Digital transformation is not a new topic. Since early 2013, it has been steadily gaining interest worldwide, as this ascending graph in Google Trends proves. It’s pretty safe to say now that we’re all fully adept at speaking about it and can even confess to including it or seeing it featured in most tech roadmaps for companies across many industries, for quite a few years now.
On the other side, the risk-averse mindset of the majority of end customers hasn’t exactly put pressure on banks to digitally transform their operations and adopt new technologies.
Nowadays, as most people work remotely – and this is, for many, the first time they do it – a new consumer behaviour is being shaped, one that values digital convenience, user experience, and adaptability.
As per eMarketer’s pre-pandemic estimations, “in 2020, for the first time, more than 1 billion people worldwide will use a mobile payment app to pay in-store at least every six months”. This is an improvement in the rate of adoption but doesn’t say much about the frequency of mobile payments when we think that there are an estimated 3.5 billion smartphone users in the world. But how will the post-pandemic business landscape accelerate this vision and deliver it to day-to-day practice, in an industry so heavily regulated as Banking?
The rise of the Qualified Electronic Signature
Even though we’re in lockdown, our finances haven’t gone into a similar freeze period. However, we can’t easily go to the bank anymore to handle our accounts or manage our financial products.
This gives rise to new opportunities in adopting digital signature functionalities. There are already many options available but there has been a slow adherence to these new technologies as customers prefer to handle their finances in a branch rather than digitally, due mostly to a mindset more than to technology.
Digital signature will be the first chance we’ll see from banks who need to hit the ground running and offer the possibility to sign your financial documents remotely.
Digital onboarding gains traction as eCommerce reaches an all-time high
For eCommerce during the pandemic, it’s like Christmas – every day. With little to no alternative to shopping when entire countries go into lockdown and everyone is forced to stay indoors, spending time online and getting exposed to digital advertising, integrating digital onboarding within eCommerce flows is the most inspired solution.
At Softelligence, we’ve helped one of our customers, a medium-sized lender, to seamlessly integrate their loan origination fully digitally in the eCommerce flow of one of the largest retailers in Romania, allowing customers to minimize their time-to-yes for getting a personal unsecured loan to minutes rather than hours or days, without even leaving the website of the retailer.
This practice is happening now but we expect that it will gain even more traction as eCommerce surges during and post-pandemic.
Goodbye cash, farewell cards, hello mobile payments
Apple Pay, Google Pay, Samsung Pay and so on – mobile payments have seen accelerated adoption worldwide, fueled by user-friendly wearable ecosystems and the prevalence of the smartphone. As per Statista estimations, there are already 3.5 billion smartphone users globally.

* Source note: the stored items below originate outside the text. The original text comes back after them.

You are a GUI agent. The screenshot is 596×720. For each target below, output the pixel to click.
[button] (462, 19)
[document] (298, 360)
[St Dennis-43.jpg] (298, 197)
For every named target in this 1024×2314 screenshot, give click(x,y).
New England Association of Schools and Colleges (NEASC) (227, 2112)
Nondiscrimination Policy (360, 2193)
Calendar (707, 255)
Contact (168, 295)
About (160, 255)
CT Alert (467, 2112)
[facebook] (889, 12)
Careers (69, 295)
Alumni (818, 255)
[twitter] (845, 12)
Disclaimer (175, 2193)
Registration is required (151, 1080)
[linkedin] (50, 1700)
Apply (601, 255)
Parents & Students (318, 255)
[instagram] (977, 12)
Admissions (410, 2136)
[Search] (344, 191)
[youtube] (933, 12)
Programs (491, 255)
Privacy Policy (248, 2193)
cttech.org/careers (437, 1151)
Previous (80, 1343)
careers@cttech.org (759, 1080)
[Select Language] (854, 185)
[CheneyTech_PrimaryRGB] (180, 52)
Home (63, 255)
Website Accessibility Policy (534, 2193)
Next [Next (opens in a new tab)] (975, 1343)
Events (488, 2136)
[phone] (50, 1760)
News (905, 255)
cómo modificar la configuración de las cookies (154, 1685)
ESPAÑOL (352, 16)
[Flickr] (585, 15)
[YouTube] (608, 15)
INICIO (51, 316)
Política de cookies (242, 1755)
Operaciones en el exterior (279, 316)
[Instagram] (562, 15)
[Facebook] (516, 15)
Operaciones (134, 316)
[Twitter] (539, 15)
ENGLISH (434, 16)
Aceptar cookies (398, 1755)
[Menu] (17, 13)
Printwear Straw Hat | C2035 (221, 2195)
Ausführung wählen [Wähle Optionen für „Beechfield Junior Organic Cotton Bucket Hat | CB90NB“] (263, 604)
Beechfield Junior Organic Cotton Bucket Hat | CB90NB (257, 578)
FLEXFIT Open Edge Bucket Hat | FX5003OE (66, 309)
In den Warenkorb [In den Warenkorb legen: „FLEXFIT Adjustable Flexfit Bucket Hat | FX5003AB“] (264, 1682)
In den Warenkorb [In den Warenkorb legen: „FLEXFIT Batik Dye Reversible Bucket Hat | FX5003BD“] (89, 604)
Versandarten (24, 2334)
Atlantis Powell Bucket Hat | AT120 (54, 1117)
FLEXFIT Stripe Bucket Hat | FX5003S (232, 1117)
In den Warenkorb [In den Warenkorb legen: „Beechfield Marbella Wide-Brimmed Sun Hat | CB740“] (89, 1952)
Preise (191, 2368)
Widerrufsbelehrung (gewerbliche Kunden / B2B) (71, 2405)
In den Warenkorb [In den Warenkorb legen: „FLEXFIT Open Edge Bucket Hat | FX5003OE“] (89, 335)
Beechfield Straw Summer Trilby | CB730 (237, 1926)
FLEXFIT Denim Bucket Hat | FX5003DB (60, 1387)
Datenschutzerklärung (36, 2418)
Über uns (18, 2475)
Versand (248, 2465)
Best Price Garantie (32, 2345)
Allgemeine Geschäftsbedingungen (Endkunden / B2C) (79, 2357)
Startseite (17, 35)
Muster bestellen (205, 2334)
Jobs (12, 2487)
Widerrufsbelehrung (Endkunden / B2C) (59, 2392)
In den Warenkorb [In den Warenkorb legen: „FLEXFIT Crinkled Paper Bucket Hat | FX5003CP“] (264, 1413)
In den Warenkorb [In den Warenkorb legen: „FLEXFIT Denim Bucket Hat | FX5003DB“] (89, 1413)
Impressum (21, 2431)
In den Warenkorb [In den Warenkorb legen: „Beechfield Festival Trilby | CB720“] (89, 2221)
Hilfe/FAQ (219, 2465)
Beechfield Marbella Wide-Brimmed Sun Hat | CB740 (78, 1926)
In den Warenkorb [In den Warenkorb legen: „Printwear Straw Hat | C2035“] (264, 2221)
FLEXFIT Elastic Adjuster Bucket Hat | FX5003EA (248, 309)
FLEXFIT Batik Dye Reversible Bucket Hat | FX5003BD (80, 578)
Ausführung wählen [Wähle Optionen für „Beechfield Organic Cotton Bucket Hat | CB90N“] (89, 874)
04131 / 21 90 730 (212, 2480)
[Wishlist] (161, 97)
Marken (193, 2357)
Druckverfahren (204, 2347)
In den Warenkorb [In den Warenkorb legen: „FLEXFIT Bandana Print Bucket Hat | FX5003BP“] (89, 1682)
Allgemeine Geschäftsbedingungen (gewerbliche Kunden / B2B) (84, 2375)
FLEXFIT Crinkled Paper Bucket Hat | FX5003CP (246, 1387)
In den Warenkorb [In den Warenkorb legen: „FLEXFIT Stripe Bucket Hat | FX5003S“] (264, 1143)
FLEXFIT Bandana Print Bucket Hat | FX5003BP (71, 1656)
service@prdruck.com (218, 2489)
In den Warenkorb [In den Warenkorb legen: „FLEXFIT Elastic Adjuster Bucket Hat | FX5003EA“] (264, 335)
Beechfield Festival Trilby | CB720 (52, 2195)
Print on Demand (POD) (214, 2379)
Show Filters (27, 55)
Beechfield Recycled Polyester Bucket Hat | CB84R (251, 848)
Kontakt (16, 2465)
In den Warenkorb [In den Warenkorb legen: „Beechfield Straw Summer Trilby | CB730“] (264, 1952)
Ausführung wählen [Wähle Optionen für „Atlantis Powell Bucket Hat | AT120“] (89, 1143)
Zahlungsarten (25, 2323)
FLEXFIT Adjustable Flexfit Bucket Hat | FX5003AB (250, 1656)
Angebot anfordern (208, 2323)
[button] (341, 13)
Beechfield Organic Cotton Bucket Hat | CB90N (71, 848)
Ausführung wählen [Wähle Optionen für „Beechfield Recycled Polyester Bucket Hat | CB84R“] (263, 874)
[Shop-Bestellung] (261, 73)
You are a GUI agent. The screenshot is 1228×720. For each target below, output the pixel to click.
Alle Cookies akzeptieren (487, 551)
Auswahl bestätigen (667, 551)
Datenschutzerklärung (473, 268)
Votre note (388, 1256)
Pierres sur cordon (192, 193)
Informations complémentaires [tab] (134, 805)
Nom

Bonus, going cashless with mobile payments is bad business for pickpockets. A long-time cashless country, Sweden, has seen a decrease in burglaries and high street beggars since adopting a nearly 100% cashless policy. Cash now amounts to only one per cent of the Gross Domestic Product (GDP) in Sweden as of 2019 data below (source: European Payments Council, the graphic below).
While during the COVID-19 pandemic, contactless payments are advised as a safety measure to avoid touching unsanitary banknotes, this is bound to accelerate the conversion of those members of society who for various reasons have been clinging on to their classic leather wallets to going all-in on mobile payments.
And once they’re be compelled by circumstance to give it a try, their reticence will very likely take a step back.
In an increasingly digital world, banks have access to all the technology they need to readily adapt to a new customer behaviour, shaped by the crisis of the coronavirus, but also by digital adoption in other areas about a modern lifestyle. The next step is to choose the right partner to deliver this vision quickly and efficiently
The driver of this accelerated digital transformation in banking is even stronger than regulation or technology: it’s a matter of delivering on the promise of a safe and efficient user experience to customers worldwide.
In addition to all this, regulation, too, will be forced to adapt so we’ll see more pressure from lawmakers to compel banks to offer 100% digital banking services to all customers as part of their standard offering.
The demise of the legacy systems and the shift to a truly digital experience that goes beyond the smoke and mirrors of an online front desk fueled by marketing tactics is just a matter of time, and COVID-19 may have just accelerated the rise of the digital bank.